While doing the research for this post, I was intrigued by the founders’ story for starting the Page Chaser website.
“Not so long ago, in a galaxy far, far away…
Four humans sat commiserating in a room. The problem was this: there wasn’t a bookish community that intersected all of their reading tastes. Current communities mostly excluded books with Christian content while others only featured books with overtly Christian content.
Was there a way to meld the two? Was there a way to build a home for avid readers who just happen to also be believers? Could we take the best parts of the two communities – could we be inclusive and diverse, witty and sharp, while still being uplifting?
There was only one way to find out.
We now present to you – Page Chaser.
This is our space for everyone stuck in the middle.”
I’m intrigued by this conversation, because I’ve found it to be (mostly) true.
There is a great divide, maybe an artificial one that shouldn’t be there.
At any rate, it’s nice to know there’s kindred spirits out there who also wrestle with these issues and would like to see the two worlds intersect.
Earn Free Books from the Reading Rewards program at ThriftBooks.com
If you buy from ThriftBooks, you can sign up for their reading rewards program to get free books. Points are earned for every dollar you spend. After $50, you qualify for a free book valued at $5.
Yes, you have to spend money to save money. But, if you plan on spending that money on books anyway, you might as well earn some bonus books for free.
From what I can tell from their site, the prices are reasonable for lots of titles. So that would be “cheap” anyway.
Earn Points at My Reader Rewards
Sponsored by Tyndale and NavPress, points are earned towards free books from the publishers.
In order to earn points, you can take surveys, refer friends, take quizzes, answer questions and share about reader rewards on social media.

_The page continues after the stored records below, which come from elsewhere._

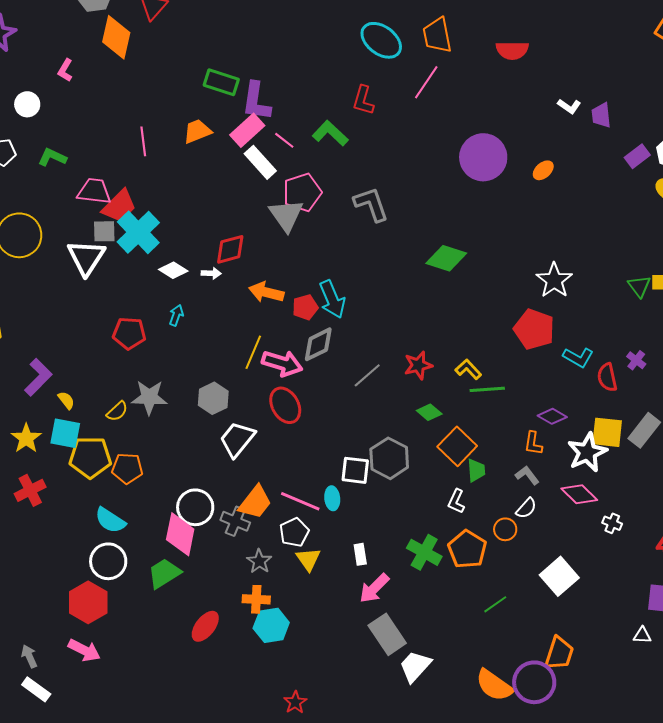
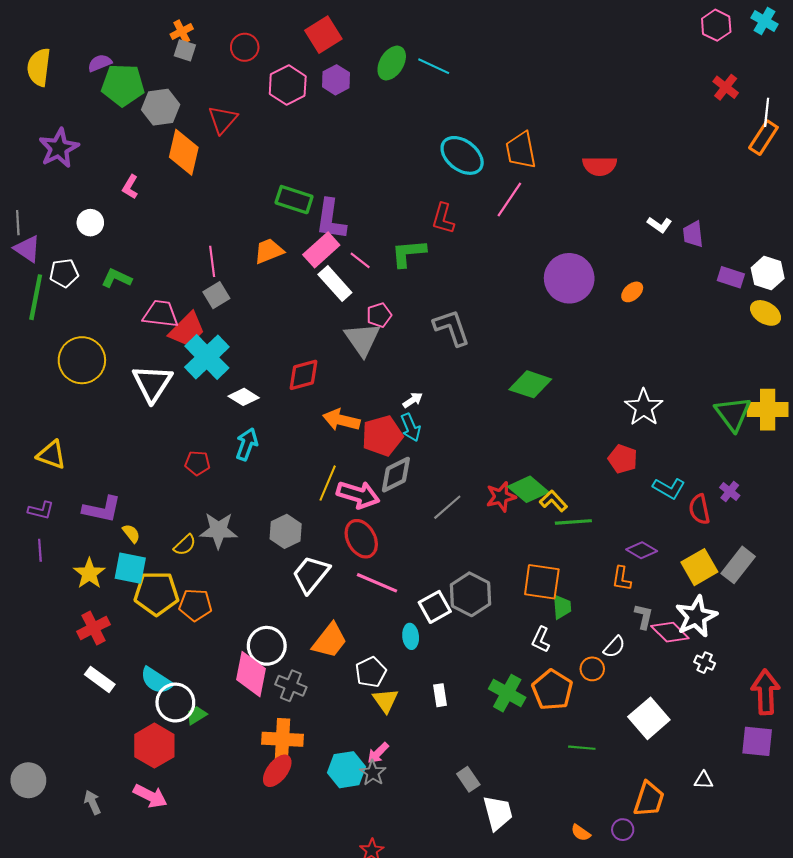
green L-shape: (330, 133) -> (408, 253), turned -48
purple rectangle: (637, 156) -> (731, 277), turned 55
pink pentagon: (302, 192) -> (379, 315), size x0.6
gray square: (104, 231) -> (216, 295), moved, turned -30
white arrow: (211, 273) -> (413, 400), moved, turned -36
green triangle: (639, 286) -> (733, 414), size x1.5
cyan arrow: (332, 299) -> (411, 427), size x0.7
red pentagon: (305, 307) -> (382, 436), size x1.5
cyan arrow: (176, 315) -> (247, 444), size x1.4
red pentagon: (534, 329) -> (623, 459), size x0.7
red pentagon: (129, 333) -> (197, 463), size x0.7
purple L-shape: (38, 377) -> (102, 509), turned 57
green diamond: (429, 412) -> (528, 489), moved, size x1.5
yellow square: (607, 432) -> (699, 567), turned -36
orange square: (457, 446) -> (542, 582), turned -36
white star: (587, 452) -> (696, 616), moved
white square: (355, 470) -> (435, 607), turned -36
gray L-shape: (527, 475) -> (644, 616), moved, turned 50
pink line: (300, 501) -> (377, 583), moved
cyan semicircle: (110, 520) -> (156, 680), moved
gray cross: (235, 521) -> (291, 686), moved
gray star: (259, 561) -> (373, 773), moved
green trapezoid: (164, 573) -> (196, 715), moved, size x0.6
pink arrow: (374, 588) -> (378, 753), moved, size x0.7
orange cross: (256, 599) -> (282, 739), moved, size x1.4
green line: (495, 604) -> (582, 748), turned 40
gray rectangle: (387, 634) -> (468, 779), size x0.6
white triangle: (642, 635) -> (704, 780), moved
white trapezoid: (415, 666) -> (498, 813), turned 123
purple circle: (534, 682) -> (623, 830), size x0.5
orange semicircle: (494, 685) -> (581, 833), size x0.5
white rectangle: (36, 689) -> (100, 679), moved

When you earn enough points, you can trade them in for eligible books published by Tyndale and NavPress.
Get the full scoop here.
Put Books on your Birthday and Christmas Wish Lists
You want books. They want to express their love in tangible ways. It’s a no brainer. Let them know which books are on your radar.
Amazon makes it easy to make a wish list and share it.

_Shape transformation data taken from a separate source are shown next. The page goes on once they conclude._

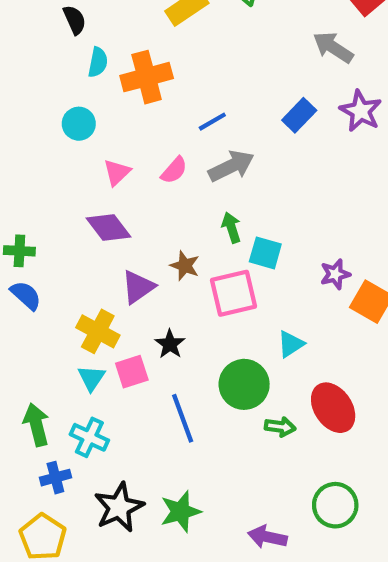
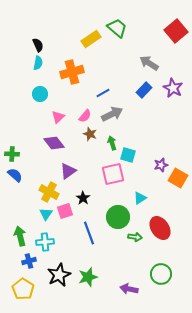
gray arrow: (333, 47) -> (149, 63), moved
cyan semicircle: (98, 62) -> (38, 63), moved
brown star: (185, 266) -> (90, 134), moved
cyan cross: (89, 437) -> (45, 242), turned -30

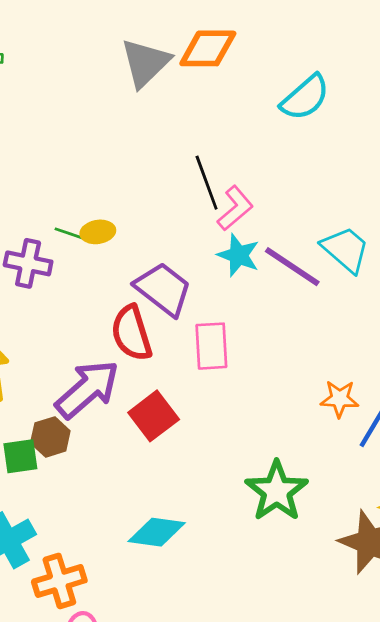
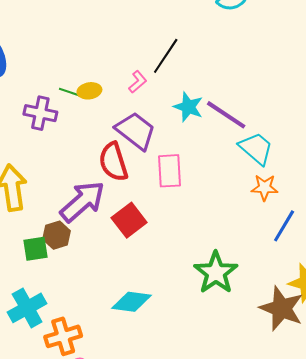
black line: (207, 183) -> (166, 56), turned 54
pink L-shape: (235, 208) -> (138, 82), moved, size x0.7
cyan trapezoid: (346, 249) -> (256, 148), moved
orange star: (339, 399) -> (265, 188), moved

Barnes & Noble and ChristianBook.com also have a places to create a wishlist.
You could also include books on baby or wedding registries. Why not?

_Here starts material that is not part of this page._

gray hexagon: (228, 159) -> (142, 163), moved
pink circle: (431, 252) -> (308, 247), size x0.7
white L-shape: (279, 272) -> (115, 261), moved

Help Your Friends and Family Move
Okay, there’s lots of good reasons to help friends and family move.
But there’s nothing like moving to motivate people to weed through furniture, clothes and books to get rid of what they don’t want. If you happen to be there helping, you’re the obvious choice to benefit from the cast offs. And who has better taste in books than your friends?
Okay. Now you have new sources to beef up your book collection. That brings up the next question–
Where are you going to store your books?
If you sign up for Paperback Swap, you’ve had a chance to weed out your current collection and have some room to fit in your new books.
If you still have an overflow, RealHomes.com has 19 brilliant ideas for book storage. It is possible to store books in a way that enhances the look of your home.
Where Can You Find Ebooks For Free?
Project Gutenberg has a digital library of more than 62,000 ebooks available online for free. These are books whose copyrights have expired and are now in the public domain. Check out my post The 19 Best Project Gutenberg Books (with links to begin reading immediately).
What did I miss? Where do you go to get hard copy books for free?